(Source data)
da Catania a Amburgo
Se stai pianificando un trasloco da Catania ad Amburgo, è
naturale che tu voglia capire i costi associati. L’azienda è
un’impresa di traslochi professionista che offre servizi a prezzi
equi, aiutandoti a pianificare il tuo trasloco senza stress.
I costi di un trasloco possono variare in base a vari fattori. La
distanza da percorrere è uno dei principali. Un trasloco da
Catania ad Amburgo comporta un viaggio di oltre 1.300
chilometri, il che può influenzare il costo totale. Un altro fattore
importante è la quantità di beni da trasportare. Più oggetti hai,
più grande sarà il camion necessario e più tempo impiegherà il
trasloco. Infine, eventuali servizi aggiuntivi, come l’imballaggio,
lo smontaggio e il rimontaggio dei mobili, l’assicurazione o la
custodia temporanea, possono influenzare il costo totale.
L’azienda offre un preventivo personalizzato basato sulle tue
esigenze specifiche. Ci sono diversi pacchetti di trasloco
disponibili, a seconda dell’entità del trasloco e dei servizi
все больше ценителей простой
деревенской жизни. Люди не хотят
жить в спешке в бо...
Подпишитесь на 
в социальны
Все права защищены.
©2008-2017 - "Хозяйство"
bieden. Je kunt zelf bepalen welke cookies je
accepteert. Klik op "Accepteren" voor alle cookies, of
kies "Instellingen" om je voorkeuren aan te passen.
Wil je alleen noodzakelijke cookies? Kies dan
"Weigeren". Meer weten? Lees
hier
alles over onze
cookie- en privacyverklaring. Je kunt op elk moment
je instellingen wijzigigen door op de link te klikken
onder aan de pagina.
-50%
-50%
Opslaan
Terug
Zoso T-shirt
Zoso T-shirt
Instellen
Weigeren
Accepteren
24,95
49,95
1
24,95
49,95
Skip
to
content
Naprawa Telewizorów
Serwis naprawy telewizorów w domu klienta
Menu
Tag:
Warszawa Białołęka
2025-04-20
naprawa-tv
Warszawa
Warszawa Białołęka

## WHAT THE TASK REQUIRES
For every line above that holds the word "possono", report the whole line.

## EXPECTED ANSWER
I costi di un trasloco possono variare in base a vari fattori. La
custodia temporanea, possono influenzare il costo totale.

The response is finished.